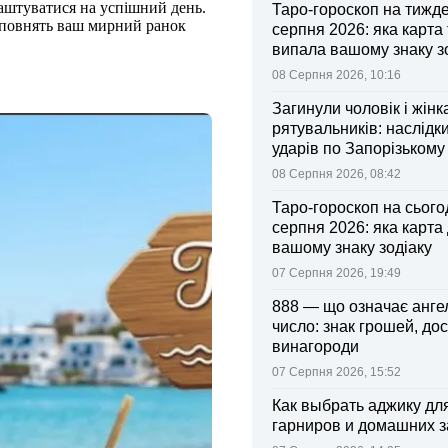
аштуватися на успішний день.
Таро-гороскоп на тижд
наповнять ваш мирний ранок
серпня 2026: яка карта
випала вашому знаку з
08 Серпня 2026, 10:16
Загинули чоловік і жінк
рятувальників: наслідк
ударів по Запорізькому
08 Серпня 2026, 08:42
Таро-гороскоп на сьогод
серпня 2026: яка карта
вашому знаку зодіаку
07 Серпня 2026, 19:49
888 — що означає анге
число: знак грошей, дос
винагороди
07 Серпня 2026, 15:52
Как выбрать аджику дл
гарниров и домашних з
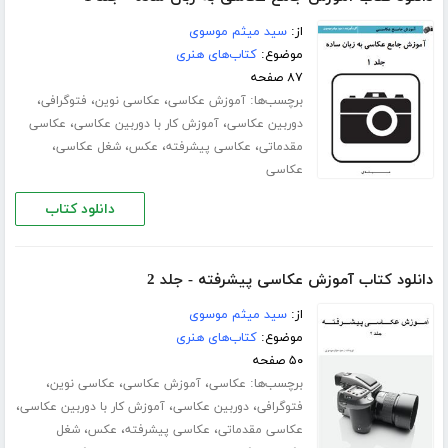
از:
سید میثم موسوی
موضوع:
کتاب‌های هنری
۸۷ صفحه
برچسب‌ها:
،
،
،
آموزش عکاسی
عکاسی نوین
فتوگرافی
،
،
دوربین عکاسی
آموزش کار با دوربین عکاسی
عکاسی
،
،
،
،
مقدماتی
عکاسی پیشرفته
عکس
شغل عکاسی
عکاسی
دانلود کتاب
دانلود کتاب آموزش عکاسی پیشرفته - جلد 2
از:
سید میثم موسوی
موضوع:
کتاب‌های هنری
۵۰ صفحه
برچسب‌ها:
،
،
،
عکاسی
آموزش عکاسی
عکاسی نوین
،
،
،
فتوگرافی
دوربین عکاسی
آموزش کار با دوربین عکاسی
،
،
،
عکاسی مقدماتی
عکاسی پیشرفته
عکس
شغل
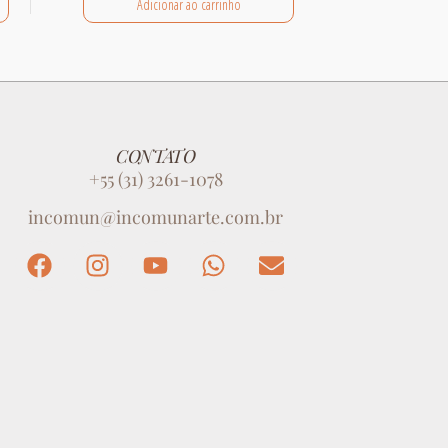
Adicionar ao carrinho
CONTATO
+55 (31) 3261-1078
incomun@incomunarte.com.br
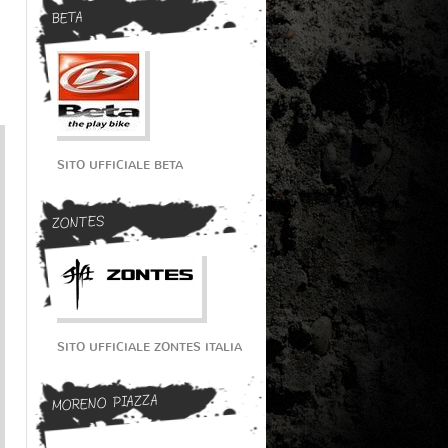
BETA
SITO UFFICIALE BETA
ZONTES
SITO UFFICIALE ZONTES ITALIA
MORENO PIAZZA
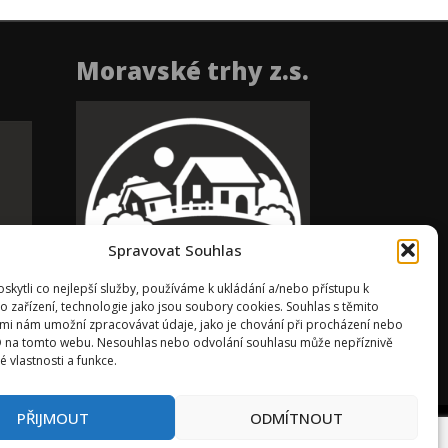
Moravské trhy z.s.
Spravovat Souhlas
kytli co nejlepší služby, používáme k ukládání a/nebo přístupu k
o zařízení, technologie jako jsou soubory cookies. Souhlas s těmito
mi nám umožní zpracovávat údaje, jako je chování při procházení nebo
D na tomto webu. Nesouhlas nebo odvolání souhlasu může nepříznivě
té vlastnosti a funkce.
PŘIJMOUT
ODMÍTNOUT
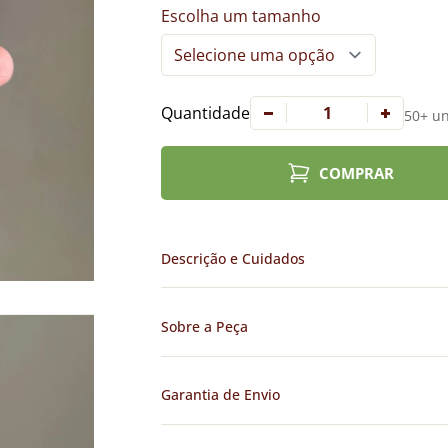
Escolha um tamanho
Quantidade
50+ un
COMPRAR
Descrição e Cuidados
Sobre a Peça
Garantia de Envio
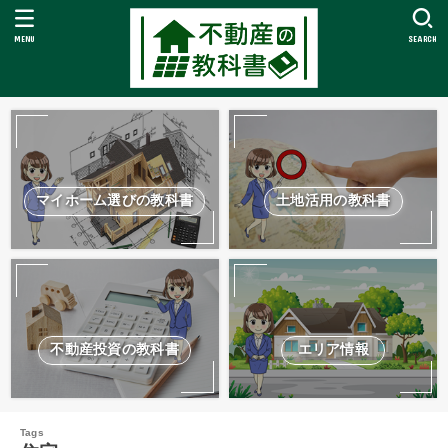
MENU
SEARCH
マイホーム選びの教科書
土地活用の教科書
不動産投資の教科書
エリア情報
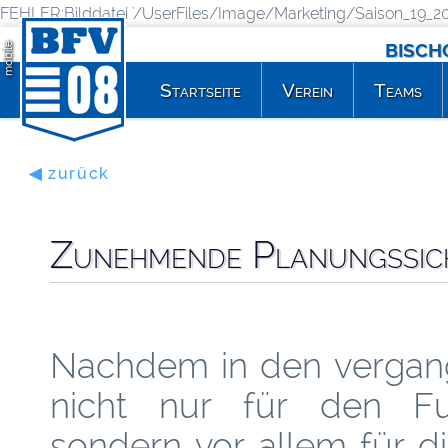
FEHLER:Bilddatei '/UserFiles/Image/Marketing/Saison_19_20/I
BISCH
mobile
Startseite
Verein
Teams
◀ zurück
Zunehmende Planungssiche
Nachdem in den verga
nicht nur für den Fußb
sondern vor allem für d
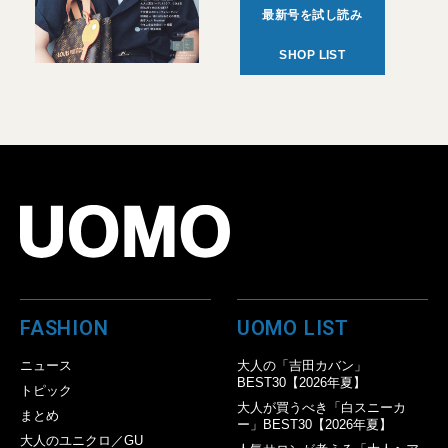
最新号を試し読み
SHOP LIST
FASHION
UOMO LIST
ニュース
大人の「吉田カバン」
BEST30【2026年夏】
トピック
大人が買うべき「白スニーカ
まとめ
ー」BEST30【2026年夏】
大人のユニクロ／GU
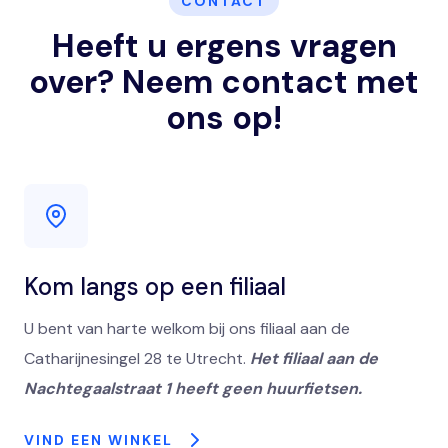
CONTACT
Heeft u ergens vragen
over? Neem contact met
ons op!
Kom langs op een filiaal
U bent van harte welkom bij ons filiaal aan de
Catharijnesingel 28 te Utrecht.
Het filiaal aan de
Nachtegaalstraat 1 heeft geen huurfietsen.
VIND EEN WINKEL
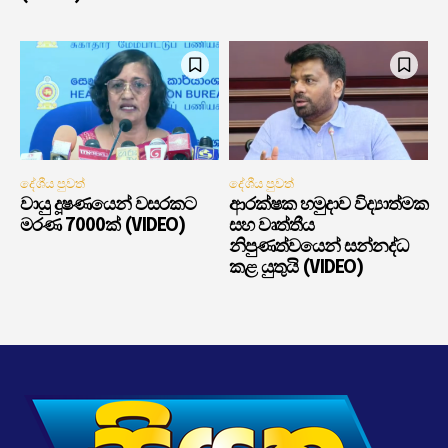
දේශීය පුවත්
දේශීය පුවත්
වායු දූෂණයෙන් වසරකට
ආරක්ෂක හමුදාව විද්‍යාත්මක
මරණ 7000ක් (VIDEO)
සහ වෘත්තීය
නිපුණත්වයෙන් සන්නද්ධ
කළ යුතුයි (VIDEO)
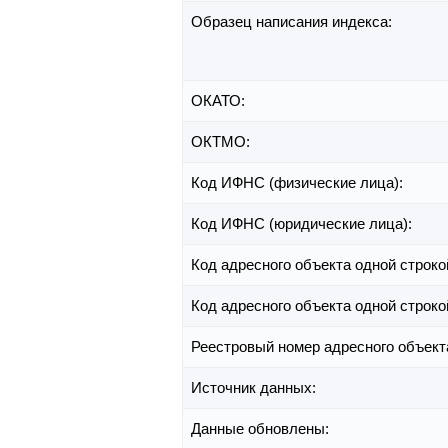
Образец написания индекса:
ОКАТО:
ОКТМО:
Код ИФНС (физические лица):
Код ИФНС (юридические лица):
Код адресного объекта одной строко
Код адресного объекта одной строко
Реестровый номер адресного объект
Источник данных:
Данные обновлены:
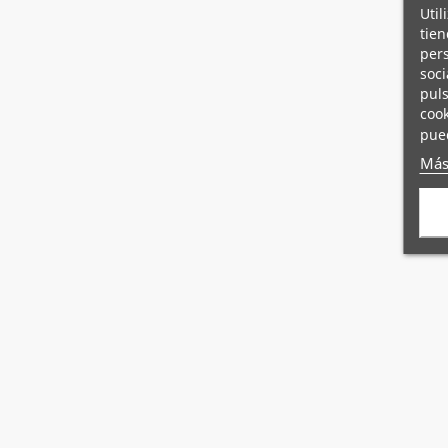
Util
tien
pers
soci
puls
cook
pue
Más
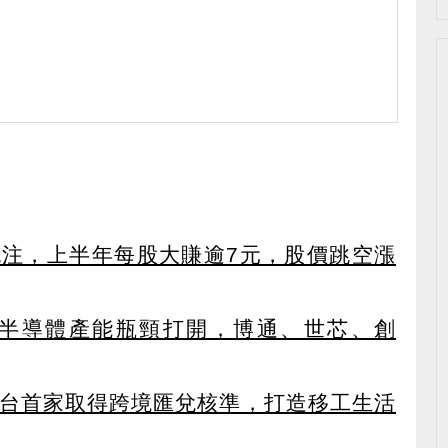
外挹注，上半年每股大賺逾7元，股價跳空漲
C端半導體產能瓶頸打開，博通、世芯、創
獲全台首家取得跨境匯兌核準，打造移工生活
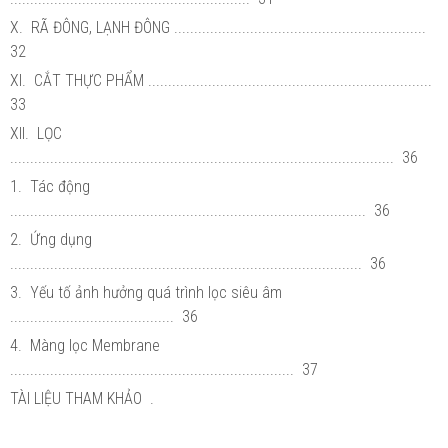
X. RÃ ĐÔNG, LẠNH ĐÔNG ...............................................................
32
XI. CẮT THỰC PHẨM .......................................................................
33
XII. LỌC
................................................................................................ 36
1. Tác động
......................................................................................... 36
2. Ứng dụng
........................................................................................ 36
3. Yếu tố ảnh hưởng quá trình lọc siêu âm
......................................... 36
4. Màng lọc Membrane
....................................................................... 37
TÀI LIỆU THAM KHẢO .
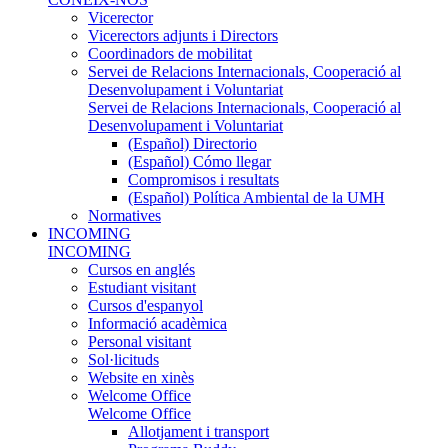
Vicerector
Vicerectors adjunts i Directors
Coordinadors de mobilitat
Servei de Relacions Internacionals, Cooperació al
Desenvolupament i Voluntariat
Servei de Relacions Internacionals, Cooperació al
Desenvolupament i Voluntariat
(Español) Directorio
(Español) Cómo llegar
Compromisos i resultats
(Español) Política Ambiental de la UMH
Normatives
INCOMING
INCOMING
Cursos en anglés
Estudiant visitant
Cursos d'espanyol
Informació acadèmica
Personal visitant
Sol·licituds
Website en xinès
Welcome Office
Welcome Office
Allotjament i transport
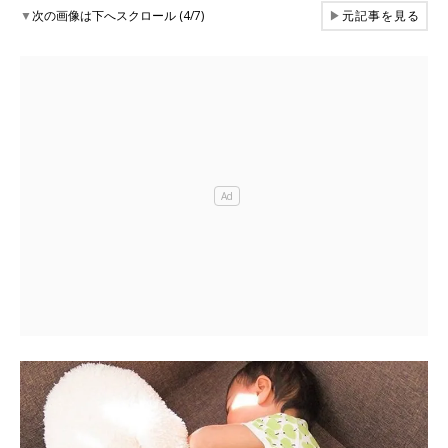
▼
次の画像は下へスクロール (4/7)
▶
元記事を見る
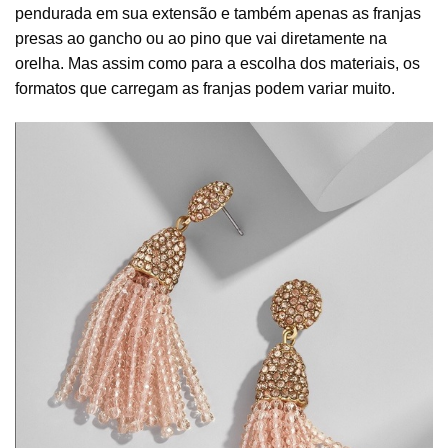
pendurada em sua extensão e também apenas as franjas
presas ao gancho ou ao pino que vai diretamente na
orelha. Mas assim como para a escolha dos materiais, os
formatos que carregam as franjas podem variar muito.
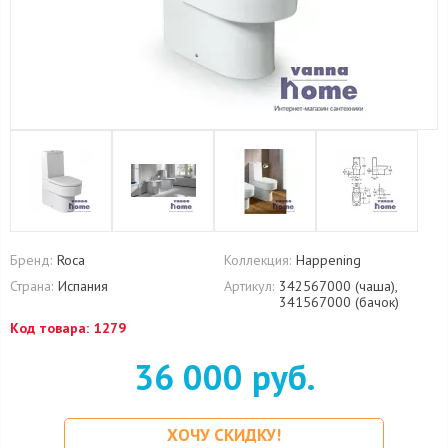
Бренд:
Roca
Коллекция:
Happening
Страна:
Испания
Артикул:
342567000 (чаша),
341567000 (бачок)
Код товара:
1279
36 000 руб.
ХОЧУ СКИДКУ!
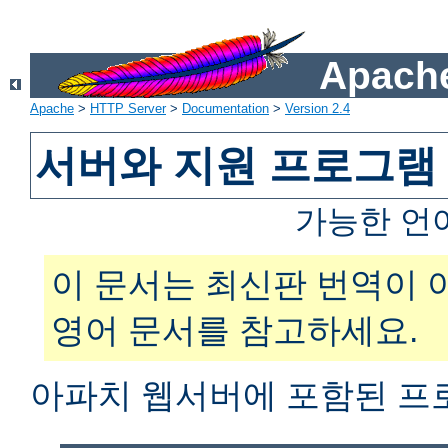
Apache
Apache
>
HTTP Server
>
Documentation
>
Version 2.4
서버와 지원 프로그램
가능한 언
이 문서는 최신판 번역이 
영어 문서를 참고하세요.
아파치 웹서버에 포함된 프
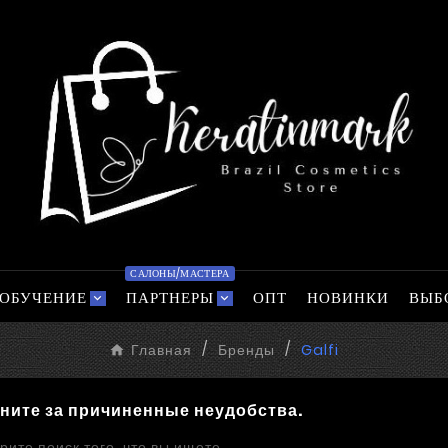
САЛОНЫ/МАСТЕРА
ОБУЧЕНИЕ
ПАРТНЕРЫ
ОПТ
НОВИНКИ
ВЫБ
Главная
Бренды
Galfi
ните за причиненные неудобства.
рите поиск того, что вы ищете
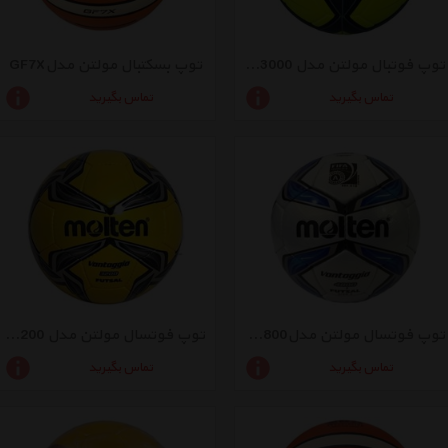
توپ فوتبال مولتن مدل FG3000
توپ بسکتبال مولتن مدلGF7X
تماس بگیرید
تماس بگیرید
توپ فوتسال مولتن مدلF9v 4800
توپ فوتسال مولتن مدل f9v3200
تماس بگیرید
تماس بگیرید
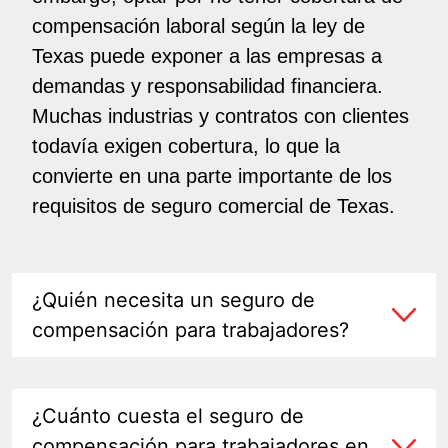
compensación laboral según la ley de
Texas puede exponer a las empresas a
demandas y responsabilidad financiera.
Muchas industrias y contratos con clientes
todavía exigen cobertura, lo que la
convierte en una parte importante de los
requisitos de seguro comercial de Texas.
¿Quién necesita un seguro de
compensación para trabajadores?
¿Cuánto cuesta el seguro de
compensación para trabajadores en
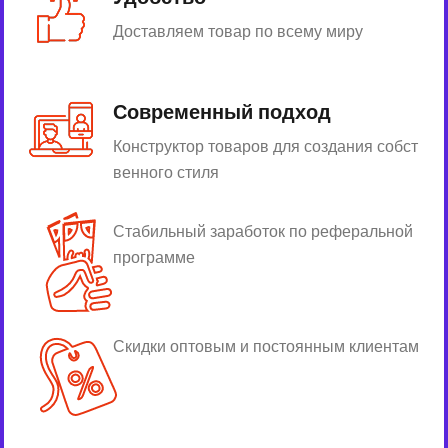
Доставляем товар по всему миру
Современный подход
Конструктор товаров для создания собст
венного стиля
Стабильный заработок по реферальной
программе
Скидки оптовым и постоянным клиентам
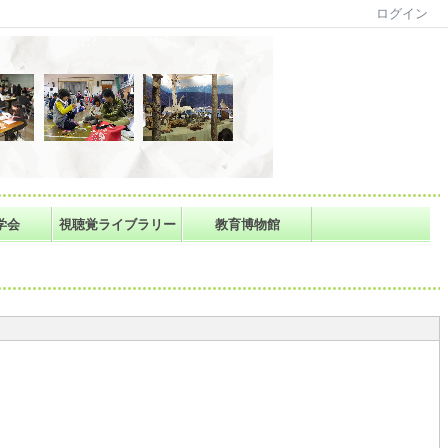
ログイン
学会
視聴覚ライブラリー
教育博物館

_ _ _ _

## WHAT THIS TASK INVOLVES
Images are to be excluded, and each record above written out word for word.

## RESPONSE TO THE TASK
аштуватися на успішний день.
Таро-гороскоп на тижд
наповнять ваш мирний ранок
серпня 2026: яка карта
випала вашому знаку з
08 Серпня 2026, 10:16
Загинули чоловік і жінк
рятувальників: наслідк
ударів по Запорізькому
08 Серпня 2026, 08:42
Таро-гороскоп на сьогод
серпня 2026: яка карта
вашому знаку зодіаку
07 Серпня 2026, 19:49
888 — що означає анге
число: знак грошей, дос
винагороди
07 Серпня 2026, 15:52
Как выбрать аджику дл
гарниров и домашних з
از:
سید میثم موسوی
موضوع:
کتاب‌های هنری
۸۷ صفحه
برچسب‌ها:
،
،
،
آموزش عکاسی
عکاسی نوین
فتوگرافی
،
،
دوربین عکاسی
آموزش کار با دوربین عکاسی
عکاسی
،
،
،
،
مقدماتی
عکاسی پیشرفته
عکس
شغل عکاسی
عکاسی
دانلود کتاب
دانلود کتاب آموزش عکاسی پیشرفته - جلد 2
از:
سید میثم موسوی
موضوع:
کتاب‌های هنری
۵۰ صفحه
برچسب‌ها:
،
،
،
عکاسی
آموزش عکاسی
عکاسی نوین
،
،
،
فتوگرافی
دوربین عکاسی
آموزش کار با دوربین عکاسی
،
،
،
عکاسی مقدماتی
عکاسی پیشرفته
عکس
شغل
Adicionar ao carrinho
CONTATO
+55 (31) 3261-1078
incomun@incomunarte.com.br
BETA
SITO UFFICIALE BETA
ZONTES
SITO UFFICIALE ZONTES ITALIA
MORENO PIAZZA
Moravské trhy z.s.
Spravovat Souhlas
kytli co nejlepší služby, používáme k ukládání a/nebo přístupu k
o zařízení, technologie jako jsou soubory cookies. Souhlas s těmito
mi nám umožní zpracovávat údaje, jako je chování při procházení nebo
D na tomto webu. Nesouhlas nebo odvolání souhlasu může nepříznivě
té vlastnosti a funkce.
PŘIJMOUT
ODMÍTNOUT
Escolha um tamanho
Quantidade
50+ un
COMPRAR
Descrição e Cuidados
Sobre a Peça
Garantia de Envio
MENU
SEARCH
マイホーム選びの教科書
土地活用の教科書
不動産投資の教科書
エリア情報
FEHLER:Bilddatei '/UserFiles/Image/Marketing/Saison_19_20/I
BISCH
mobile
Startseite
Verein
Teams
◀ zurück
Zunehmende Planungssiche
Nachdem in den verga
nicht nur für den Fußb
sondern vor allem für d
最新号を試し読み
SHOP LIST
FASHION
UOMO LIST
ニュース
大人の「吉田カバン」
BEST30【2026年夏】
トピック
大人が買うべき「白スニーカ
まとめ
ー」BEST30【2026年夏】
大人のユニクロ／GU
CONTACT
Heeft u ergens vragen
over? Neem contact met
ons op!
Kom langs op een filiaal
U bent van harte welkom bij ons filiaal aan de
Catharijnesingel 28 te Utrecht.
Het filiaal aan de
Nachtegaalstraat 1 heeft geen huurfietsen.
VIND EEN WINKEL
දේශීය පුවත්
දේශීය පුවත්
වායු දූෂණයෙන් වසරකට
ආරක්ෂක හමුදාව විද්‍යාත්මක
මරණ 7000ක් (VIDEO)
සහ වෘත්තීය
නිපුණත්වයෙන් සන්නද්ධ
කළ යුතුයි (VIDEO)
Образец написания индекса:
ОКАТО:
ОКТМО:
Код ИФНС (физические лица):
Код ИФНС (юридические лица):
Код адресного объекта одной строко
Код адресного объекта одной строко
Реестровый номер адресного объект
Источник данных:
Данные обновлены:
Util
tien
pers
soci
puls
cook
pue
Más
外挹注，上半年每股大賺逾7元，股價跳空漲
C端半導體產能瓶頸打開，博通、世芯、創
獲全台首家取得跨境匯兌核準，打造移工生活
X. RÃ ĐÔNG, LẠNH ĐÔNG ...............................................................
32
XI. CẮT THỰC PHẨM .......................................................................
33
XII. LỌC
................................................................................................ 36
1. Tác động
......................................................................................... 36
2. Ứng dụng
........................................................................................ 36
3. Yếu tố ảnh hưởng quá trình lọc siêu âm
......................................... 36
4. Màng lọc Membrane
....................................................................... 37
TÀI LIỆU THAM KHẢO .
Vicerector
Vicerectors adjunts i Directors
Coordinadors de mobilitat
Servei de Relacions Internacionals, Cooperació al
Desenvolupament i Voluntariat
Servei de Relacions Internacionals, Cooperació al
Desenvolupament i Voluntariat
(Español) Directorio
(Español) Cómo llegar
Compromisos i resultats
(Español) Política Ambiental de la UMH
Normatives
INCOMING
INCOMING
Cursos en anglés
Estudiant visitant
Cursos d'espanyol
Informació acadèmica
Personal visitant
Sol·licituds
Website en xinès
Welcome Office
Welcome Office
Allotjament i transport
▼
次の画像は下へスクロール (4/7)
▶
元記事を見る
pendurada em sua extensão e também apenas as franjas
presas ao gancho ou ao pino que vai diretamente na
orelha. Mas assim como para a escolha dos materiais, os
formatos que carregam as franjas podem variar muito.
Бренд:
Roca
Коллекция:
Happening
Страна:
Испания
Артикул:
342567000 (чаша),
341567000 (бачок)
Код товара:
1279
36 000 руб.
ХОЧУ СКИДКУ!
Apache
Apache
>
HTTP Server
>
Documentation
>
Version 2.4
서버와 지원 프로그램
가능한 언
이 문서는 최신판 번역이 
영어 문서를 참고하세요.
아파치 웹서버에 포함된 프
САЛОНЫ/МАСТЕРА
ОБУЧЕНИЕ
ПАРТНЕРЫ
ОПТ
НОВИНКИ
ВЫБ
Главная
Бренды
Galfi
ните за причиненные неудобства.
рите поиск того, что вы ищете
توپ فوتبال مولتن مدل FG3000
توپ بسکتبال مولتن مدلGF7X
تماس بگیرید
تماس بگیرید
توپ فوتسال مولتن مدلF9v 4800
توپ فوتسال مولتن مدل f9v3200
تماس بگیرید
تماس بگیرید
compensación laboral según la ley de
Texas puede exponer a las empresas a
demandas y responsabilidad financiera.
Muchas industrias y contratos con clientes
todavía exigen cobertura, lo que la
convierte en una parte importante de los
requisitos de seguro comercial de Texas.
¿Quién necesita un seguro de
compensación para trabajadores?
¿Cuánto cuesta el seguro de
compensación para trabajadores en
Доставляем товар по всему миру
Современный подход
Конструктор товаров для создания собст
венного стиля
Стабильный заработок по реферальной
программе
Скидки оптовым и постоянным клиентам
ログイン
学会
視聴覚ライブラリー
教育博物館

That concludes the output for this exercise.